* About this task *
Using the listing below, retype exactly the lines starting at the one with "to higher ecological" and ending at the one with "Thanks to our", and include both.

──────

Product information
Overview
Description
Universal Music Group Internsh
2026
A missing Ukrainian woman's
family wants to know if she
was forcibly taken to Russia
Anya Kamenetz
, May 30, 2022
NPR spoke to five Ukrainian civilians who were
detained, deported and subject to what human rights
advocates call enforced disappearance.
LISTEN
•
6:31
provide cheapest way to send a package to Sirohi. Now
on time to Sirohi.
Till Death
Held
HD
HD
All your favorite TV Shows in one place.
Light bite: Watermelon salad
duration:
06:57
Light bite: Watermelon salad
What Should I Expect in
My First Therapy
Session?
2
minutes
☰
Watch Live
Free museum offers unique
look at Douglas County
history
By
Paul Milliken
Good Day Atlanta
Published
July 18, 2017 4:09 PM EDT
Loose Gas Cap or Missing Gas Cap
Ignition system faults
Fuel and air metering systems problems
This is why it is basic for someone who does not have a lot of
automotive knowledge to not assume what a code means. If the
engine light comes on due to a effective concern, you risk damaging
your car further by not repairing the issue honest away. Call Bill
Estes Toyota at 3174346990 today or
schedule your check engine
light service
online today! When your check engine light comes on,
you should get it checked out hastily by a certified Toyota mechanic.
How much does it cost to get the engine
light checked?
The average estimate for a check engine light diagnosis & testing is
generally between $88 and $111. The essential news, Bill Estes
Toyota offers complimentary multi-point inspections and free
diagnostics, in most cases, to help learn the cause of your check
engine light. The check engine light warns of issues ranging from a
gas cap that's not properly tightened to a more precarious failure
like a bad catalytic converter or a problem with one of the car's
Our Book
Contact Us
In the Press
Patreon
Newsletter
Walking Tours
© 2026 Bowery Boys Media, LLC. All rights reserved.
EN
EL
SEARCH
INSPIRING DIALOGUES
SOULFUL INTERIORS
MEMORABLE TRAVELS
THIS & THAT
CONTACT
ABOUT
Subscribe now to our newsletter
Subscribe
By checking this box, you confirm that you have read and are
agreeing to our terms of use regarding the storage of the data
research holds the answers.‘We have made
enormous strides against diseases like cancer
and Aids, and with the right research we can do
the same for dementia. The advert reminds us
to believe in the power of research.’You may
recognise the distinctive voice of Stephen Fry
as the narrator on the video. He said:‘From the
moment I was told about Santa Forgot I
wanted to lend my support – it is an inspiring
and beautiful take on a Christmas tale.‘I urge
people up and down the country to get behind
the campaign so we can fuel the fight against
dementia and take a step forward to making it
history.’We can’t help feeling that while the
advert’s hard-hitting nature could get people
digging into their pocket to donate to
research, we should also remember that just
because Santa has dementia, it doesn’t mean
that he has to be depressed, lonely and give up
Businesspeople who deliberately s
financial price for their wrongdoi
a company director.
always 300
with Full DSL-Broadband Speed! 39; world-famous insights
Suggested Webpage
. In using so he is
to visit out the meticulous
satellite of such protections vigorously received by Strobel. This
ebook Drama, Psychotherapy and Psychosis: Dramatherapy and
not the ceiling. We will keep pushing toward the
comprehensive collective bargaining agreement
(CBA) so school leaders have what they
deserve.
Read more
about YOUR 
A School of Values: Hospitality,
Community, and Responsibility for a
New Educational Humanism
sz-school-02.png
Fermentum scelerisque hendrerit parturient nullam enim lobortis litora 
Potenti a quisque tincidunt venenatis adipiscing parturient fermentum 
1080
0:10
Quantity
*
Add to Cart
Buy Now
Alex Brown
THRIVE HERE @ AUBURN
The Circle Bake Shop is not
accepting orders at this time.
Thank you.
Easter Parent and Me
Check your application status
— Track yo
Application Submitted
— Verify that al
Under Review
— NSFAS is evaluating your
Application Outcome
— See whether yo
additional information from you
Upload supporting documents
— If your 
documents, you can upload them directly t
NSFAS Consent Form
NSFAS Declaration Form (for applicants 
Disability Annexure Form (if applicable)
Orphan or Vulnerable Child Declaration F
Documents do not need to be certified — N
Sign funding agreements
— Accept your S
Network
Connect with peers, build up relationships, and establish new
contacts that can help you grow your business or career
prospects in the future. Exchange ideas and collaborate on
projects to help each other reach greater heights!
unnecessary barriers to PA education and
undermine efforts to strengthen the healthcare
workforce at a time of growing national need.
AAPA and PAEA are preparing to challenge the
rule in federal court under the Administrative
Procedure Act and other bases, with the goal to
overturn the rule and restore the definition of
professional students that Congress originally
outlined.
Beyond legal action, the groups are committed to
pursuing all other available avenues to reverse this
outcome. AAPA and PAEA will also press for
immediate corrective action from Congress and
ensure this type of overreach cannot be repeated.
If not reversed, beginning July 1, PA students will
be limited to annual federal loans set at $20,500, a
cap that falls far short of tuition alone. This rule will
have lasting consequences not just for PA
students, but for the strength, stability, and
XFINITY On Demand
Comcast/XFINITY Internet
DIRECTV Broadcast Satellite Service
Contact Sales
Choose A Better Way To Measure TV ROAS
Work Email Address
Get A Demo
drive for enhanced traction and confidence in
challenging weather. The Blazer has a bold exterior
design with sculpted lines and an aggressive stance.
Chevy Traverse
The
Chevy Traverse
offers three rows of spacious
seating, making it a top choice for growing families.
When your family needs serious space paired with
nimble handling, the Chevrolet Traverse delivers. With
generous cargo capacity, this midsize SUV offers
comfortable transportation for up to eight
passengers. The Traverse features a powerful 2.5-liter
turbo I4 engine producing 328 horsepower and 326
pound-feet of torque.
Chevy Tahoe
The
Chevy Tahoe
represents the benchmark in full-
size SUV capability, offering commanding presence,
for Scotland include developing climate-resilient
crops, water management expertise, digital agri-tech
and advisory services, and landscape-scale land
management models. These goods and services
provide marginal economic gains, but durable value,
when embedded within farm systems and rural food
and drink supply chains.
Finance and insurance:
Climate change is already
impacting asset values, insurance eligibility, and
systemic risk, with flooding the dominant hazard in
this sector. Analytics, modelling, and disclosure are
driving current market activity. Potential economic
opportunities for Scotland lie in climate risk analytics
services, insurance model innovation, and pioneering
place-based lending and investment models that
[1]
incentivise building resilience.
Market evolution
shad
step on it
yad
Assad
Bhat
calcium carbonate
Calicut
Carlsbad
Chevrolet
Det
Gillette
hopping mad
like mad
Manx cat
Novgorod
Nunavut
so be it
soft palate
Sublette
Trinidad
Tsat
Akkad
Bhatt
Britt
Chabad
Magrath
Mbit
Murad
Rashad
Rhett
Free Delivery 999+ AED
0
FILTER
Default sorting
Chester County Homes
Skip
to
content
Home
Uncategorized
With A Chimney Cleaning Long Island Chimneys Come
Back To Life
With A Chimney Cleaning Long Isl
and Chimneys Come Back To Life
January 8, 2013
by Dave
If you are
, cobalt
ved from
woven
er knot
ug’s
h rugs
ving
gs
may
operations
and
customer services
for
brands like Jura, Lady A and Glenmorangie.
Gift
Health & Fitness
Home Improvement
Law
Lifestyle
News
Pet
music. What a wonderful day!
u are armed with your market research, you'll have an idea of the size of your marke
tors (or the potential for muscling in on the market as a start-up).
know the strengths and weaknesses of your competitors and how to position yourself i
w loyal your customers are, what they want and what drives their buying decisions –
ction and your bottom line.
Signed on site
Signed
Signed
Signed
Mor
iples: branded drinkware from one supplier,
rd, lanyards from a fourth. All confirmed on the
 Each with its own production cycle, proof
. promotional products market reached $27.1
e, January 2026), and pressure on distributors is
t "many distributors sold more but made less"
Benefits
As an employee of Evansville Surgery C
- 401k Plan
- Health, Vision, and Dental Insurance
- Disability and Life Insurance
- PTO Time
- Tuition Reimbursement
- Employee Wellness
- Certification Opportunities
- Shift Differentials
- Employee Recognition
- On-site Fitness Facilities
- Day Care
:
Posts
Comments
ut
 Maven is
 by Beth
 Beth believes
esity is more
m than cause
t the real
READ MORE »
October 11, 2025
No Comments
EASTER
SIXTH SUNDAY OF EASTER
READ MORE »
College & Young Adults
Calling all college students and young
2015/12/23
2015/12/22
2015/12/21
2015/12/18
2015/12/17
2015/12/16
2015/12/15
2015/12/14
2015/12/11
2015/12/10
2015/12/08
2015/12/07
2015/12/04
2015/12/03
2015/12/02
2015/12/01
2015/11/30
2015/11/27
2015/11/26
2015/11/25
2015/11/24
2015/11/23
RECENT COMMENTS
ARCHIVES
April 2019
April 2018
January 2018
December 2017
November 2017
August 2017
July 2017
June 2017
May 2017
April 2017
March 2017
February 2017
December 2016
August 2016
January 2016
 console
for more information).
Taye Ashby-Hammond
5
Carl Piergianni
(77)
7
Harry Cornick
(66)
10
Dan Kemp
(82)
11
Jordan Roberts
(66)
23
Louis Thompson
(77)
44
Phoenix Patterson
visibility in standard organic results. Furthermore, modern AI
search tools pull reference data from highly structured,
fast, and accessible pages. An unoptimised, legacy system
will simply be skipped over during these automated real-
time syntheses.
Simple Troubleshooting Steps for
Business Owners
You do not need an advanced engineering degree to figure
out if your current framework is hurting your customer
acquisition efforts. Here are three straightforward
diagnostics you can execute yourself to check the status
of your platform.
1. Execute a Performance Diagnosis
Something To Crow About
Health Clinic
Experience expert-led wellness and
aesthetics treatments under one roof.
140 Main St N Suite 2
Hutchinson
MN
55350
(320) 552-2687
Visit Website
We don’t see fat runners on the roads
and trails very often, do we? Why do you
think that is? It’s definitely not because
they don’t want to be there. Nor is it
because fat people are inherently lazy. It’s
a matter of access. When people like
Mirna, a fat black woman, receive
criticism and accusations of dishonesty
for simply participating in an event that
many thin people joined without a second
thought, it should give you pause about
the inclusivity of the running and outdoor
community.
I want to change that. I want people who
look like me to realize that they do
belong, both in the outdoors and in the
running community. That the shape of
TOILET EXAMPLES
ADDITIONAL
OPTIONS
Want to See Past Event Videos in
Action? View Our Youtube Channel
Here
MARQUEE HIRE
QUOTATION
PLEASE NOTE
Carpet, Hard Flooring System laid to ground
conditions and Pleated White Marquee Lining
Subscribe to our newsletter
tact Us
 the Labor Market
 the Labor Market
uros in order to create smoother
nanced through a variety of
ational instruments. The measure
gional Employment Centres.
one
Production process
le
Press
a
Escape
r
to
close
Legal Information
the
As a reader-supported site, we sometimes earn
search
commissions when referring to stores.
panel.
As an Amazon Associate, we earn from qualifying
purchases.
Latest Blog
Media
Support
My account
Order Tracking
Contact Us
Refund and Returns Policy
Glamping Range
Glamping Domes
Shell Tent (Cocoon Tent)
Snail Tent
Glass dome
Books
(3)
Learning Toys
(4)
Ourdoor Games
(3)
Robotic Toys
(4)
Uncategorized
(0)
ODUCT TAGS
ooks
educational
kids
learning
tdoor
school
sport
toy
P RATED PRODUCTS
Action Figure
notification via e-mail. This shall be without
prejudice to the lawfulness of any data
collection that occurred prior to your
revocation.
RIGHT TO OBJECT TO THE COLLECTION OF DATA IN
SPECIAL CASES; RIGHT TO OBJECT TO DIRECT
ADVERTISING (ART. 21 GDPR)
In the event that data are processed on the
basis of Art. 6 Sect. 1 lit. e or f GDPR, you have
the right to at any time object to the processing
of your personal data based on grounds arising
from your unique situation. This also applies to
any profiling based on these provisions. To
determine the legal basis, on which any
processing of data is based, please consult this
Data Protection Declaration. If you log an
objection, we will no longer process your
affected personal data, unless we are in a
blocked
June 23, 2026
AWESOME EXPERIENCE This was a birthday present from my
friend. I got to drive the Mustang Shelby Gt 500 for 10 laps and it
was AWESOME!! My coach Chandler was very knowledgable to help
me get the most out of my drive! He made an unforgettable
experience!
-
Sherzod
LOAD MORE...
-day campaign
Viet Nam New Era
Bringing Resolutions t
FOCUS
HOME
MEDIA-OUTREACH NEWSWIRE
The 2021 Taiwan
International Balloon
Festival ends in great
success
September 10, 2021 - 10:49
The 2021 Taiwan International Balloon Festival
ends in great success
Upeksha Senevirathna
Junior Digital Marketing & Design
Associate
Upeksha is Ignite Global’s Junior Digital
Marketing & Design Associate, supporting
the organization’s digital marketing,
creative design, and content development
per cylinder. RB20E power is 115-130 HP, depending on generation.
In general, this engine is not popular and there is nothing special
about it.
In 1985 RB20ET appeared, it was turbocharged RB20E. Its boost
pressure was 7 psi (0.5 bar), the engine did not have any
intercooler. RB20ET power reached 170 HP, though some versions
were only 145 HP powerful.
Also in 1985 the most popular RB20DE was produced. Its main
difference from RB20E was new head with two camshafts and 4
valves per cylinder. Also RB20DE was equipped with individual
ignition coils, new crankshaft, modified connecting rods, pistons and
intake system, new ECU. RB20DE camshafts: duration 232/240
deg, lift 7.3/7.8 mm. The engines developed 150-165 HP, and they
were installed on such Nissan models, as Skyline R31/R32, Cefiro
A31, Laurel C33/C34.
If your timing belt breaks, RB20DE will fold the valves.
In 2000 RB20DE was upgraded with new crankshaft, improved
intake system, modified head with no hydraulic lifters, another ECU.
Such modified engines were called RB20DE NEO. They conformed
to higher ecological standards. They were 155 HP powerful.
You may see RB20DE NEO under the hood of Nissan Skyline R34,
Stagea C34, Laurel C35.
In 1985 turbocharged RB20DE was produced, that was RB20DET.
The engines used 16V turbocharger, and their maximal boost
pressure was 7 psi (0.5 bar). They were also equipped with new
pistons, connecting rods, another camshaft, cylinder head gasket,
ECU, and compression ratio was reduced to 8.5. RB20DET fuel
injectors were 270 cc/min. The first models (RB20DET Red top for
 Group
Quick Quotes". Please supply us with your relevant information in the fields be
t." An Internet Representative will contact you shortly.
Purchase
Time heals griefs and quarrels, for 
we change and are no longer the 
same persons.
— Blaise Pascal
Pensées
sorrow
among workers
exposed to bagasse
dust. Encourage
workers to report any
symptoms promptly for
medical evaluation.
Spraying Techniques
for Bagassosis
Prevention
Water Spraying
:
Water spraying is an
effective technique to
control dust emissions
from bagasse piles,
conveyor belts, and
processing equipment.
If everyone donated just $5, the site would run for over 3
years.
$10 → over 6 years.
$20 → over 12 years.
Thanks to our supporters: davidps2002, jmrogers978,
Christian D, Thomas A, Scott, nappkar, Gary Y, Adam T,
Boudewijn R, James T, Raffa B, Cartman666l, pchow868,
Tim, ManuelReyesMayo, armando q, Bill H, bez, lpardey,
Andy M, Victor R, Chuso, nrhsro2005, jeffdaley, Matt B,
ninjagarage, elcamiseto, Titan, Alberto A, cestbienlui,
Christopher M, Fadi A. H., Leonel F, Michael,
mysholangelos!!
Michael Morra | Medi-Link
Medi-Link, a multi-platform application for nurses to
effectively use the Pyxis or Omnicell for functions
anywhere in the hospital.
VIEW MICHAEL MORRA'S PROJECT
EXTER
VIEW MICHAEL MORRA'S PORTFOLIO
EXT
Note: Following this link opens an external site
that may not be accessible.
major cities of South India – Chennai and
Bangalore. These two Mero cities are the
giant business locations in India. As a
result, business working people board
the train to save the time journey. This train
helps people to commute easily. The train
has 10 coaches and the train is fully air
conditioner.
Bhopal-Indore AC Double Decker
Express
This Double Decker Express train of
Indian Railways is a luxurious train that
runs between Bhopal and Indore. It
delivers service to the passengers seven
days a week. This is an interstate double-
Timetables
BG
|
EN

──────

* Result of the exercise *
to higher ecological standards. They were 155 HP powerful.
You may see RB20DE NEO under the hood of Nissan Skyline R34,
Stagea C34, Laurel C35.
In 1985 turbocharged RB20DE was produced, that was RB20DET.
The engines used 16V turbocharger, and their maximal boost
pressure was 7 psi (0.5 bar). They were also equipped with new
pistons, connecting rods, another camshaft, cylinder head gasket,
ECU, and compression ratio was reduced to 8.5. RB20DET fuel
injectors were 270 cc/min. The first models (RB20DET Red top for
 Group
Quick Quotes". Please supply us with your relevant information in the fields be
t." An Internet Representative will contact you shortly.
Purchase
Time heals griefs and quarrels, for 
we change and are no longer the 
same persons.
— Blaise Pascal
Pensées
sorrow
among workers
exposed to bagasse
dust. Encourage
workers to report any
symptoms promptly for
medical evaluation.
Spraying Techniques
for Bagassosis
Prevention
Water Spraying
:
Water spraying is an
effective technique to
control dust emissions
from bagasse piles,
conveyor belts, and
processing equipment.
If everyone donated just $5, the site would run for over 3
years.
$10 → over 6 years.
$20 → over 12 years.
Thanks to our supporters: davidps2002, jmrogers978,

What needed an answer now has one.